Author(s): Gjorup PH, Wessels J, Pedersen EB

Affiliation(s): Department of Medical Research.

Publication date & source: 2008, Scand J Clin Lab Invest., 68(5):375-85.

Objective. Obstructive sleep apnoea (OSA) is a risk factor for cardiovascular morbidity and mortality. The mechanism is unknown, but endothelial dysfunction might contribute. We tested the hypothesis that patients with OSA have abnormal nitric oxide (NO) synthesis, which results in an abnormal response in blood pressure, renal hemodynamics, renal tubular function and vasoactive hormones in response to inhibition of the NO synthesis with l-NMMA. Material and methods. A randomized, placebo-controlled, single-blinded, crossover study was done in 13 OSA patients and 14 controls. We measured changes in systolic and diastolic blood pressure (SBP and DBP), pulse rate, glomerular filtration rate, renal plasma flow, fractional excretion of sodium and lithium and plasma concentrations of vasoactive hormones after injection of l-NMMA and placebo. Results. l-NMMA induced a significant increase in SBP and DBP in both groups.

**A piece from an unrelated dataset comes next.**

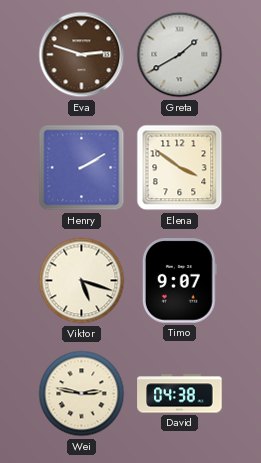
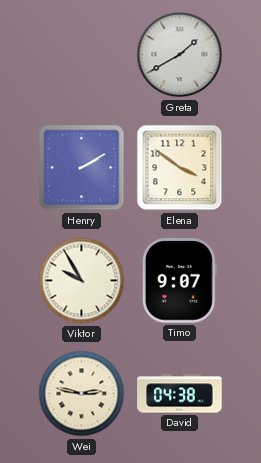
Eva: 2:48 -> none
Viktor: 5:18 -> 9:55
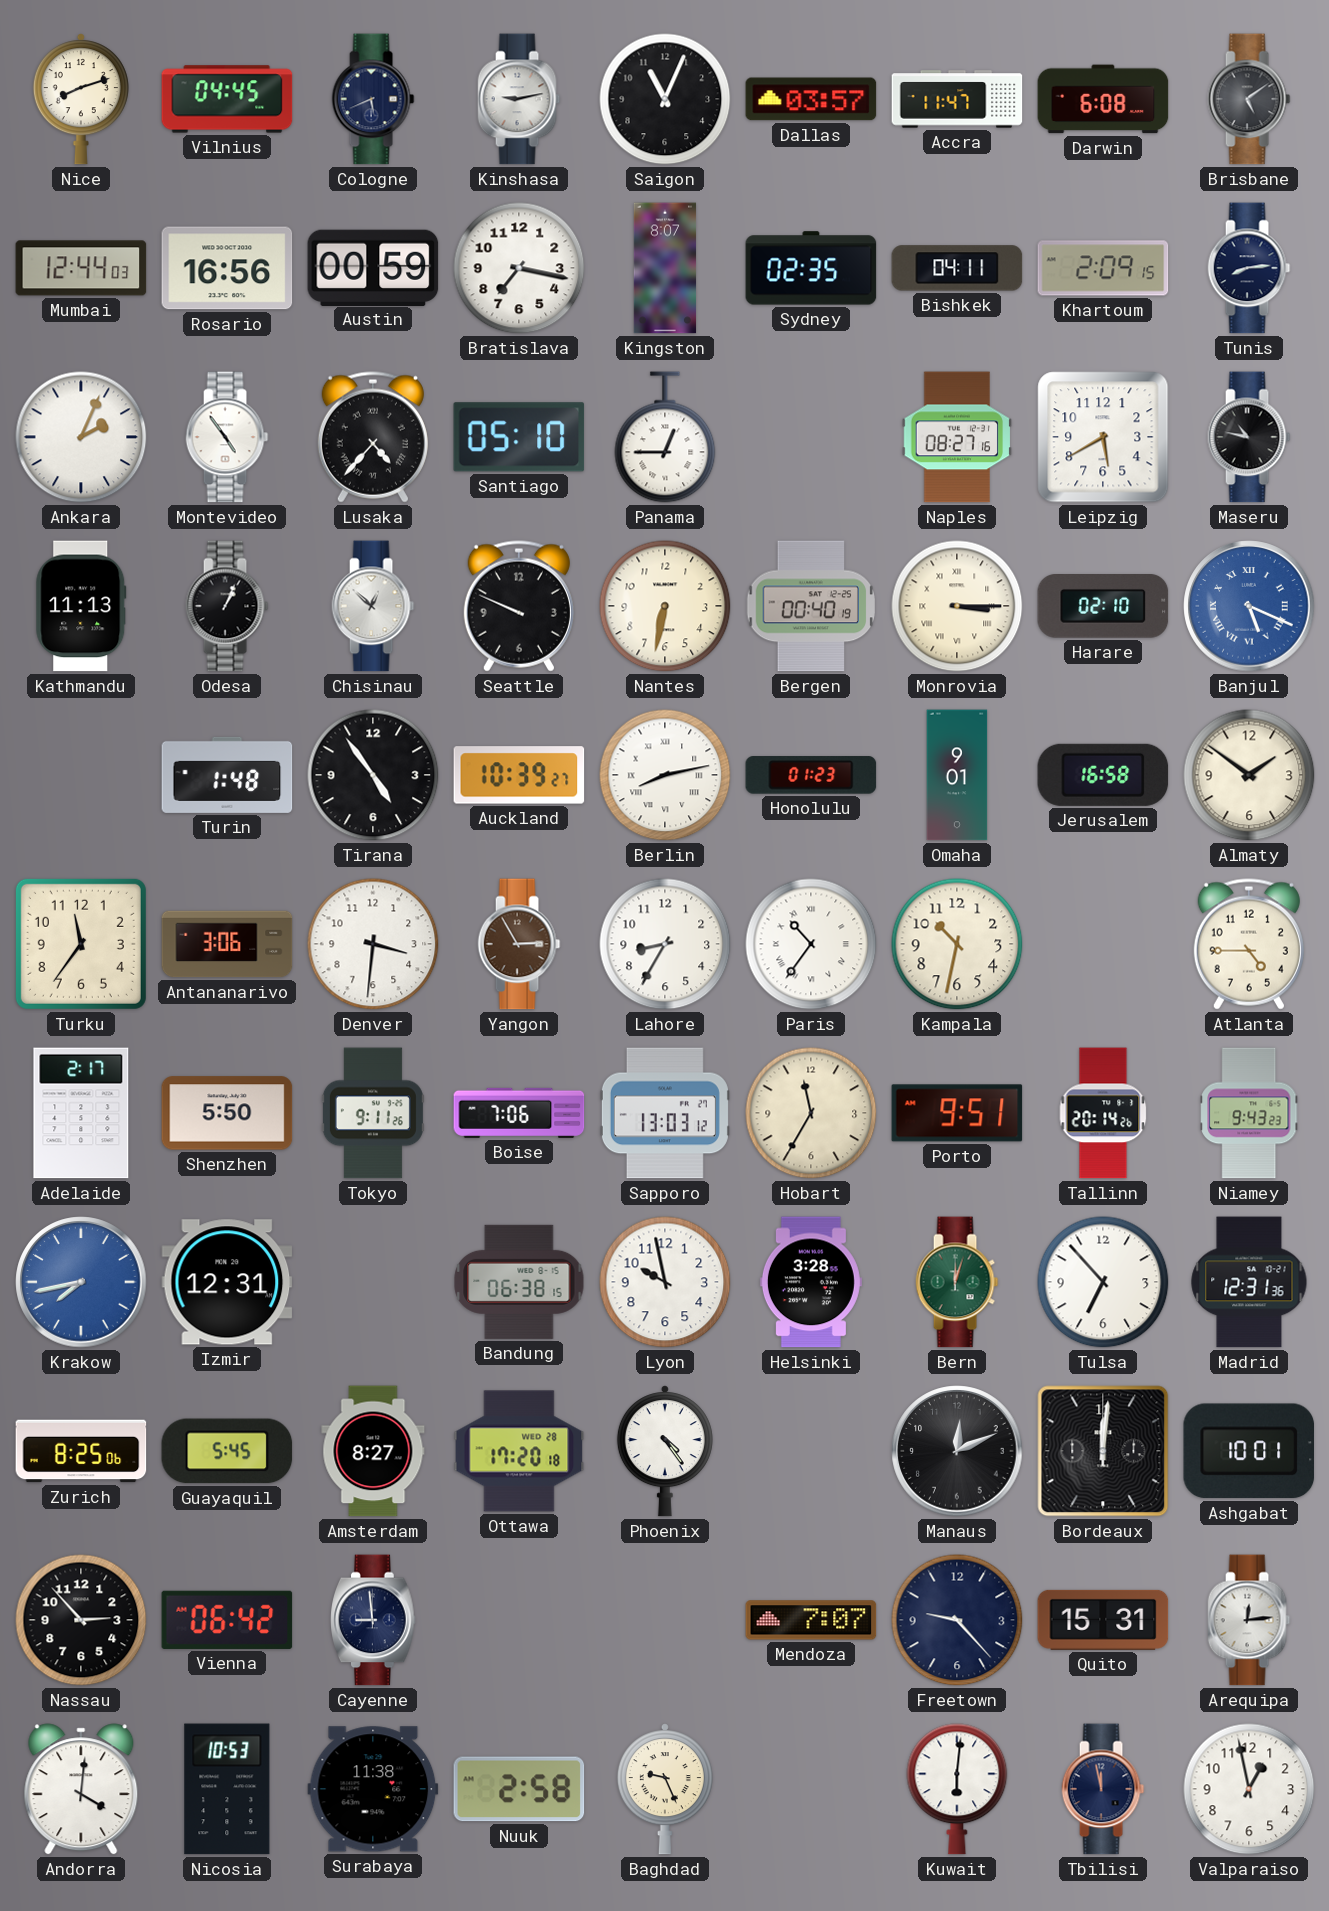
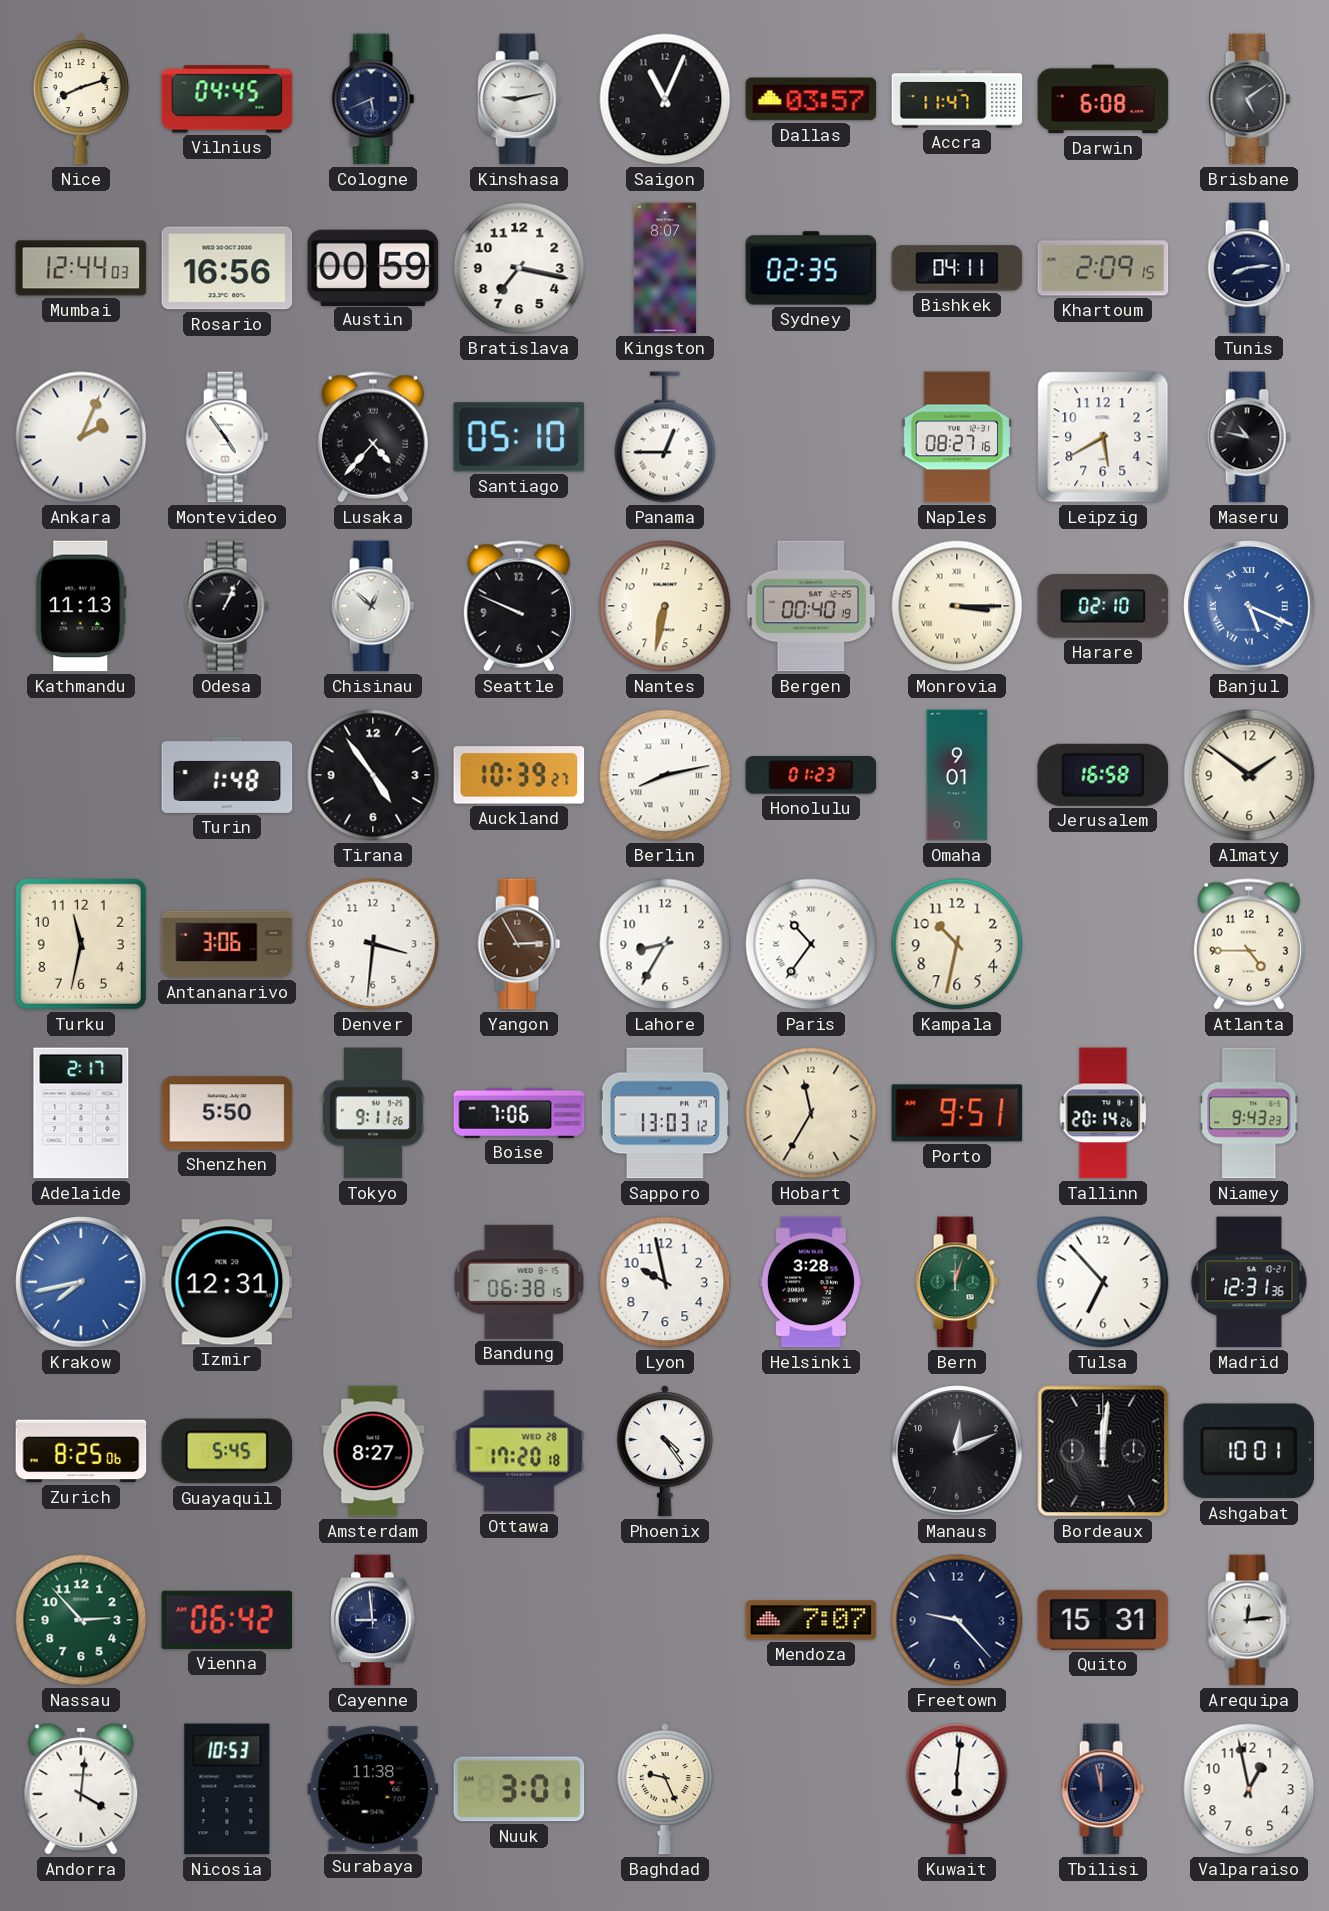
Turku: 11:36 -> 11:32
Nassau dial: black -> green
Nuuk: 2:58 -> 3:01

The placebo-corrected increase in DBP was more pronounced in patients with OSA than in controls (9 (5-11) versus 3 (1-6) mmHg; p = 0.01). Endothelin-1 (ET-1) was significantly higher in patients compared with controls (1.1 (1.0-1.3) versus 0.8 (0.7-0.9) pg/mL; p<0.01). In controls, l-NMMA induced a small increase in ET-1, while no changes were seen in patients. The placebo-corrected change in ET-1 was lower in patients compared to controls (-01 (-0.3-0.0) versus 0.1 (0.0-0.1) pg/mL; p = 0.04). Conclusions. Patients with OSA have abnormally increased NO synthesis and an increased unresponsive level of ET-1 in plasma. This might be due to an imbalance between NO synthesis and ET-1 production.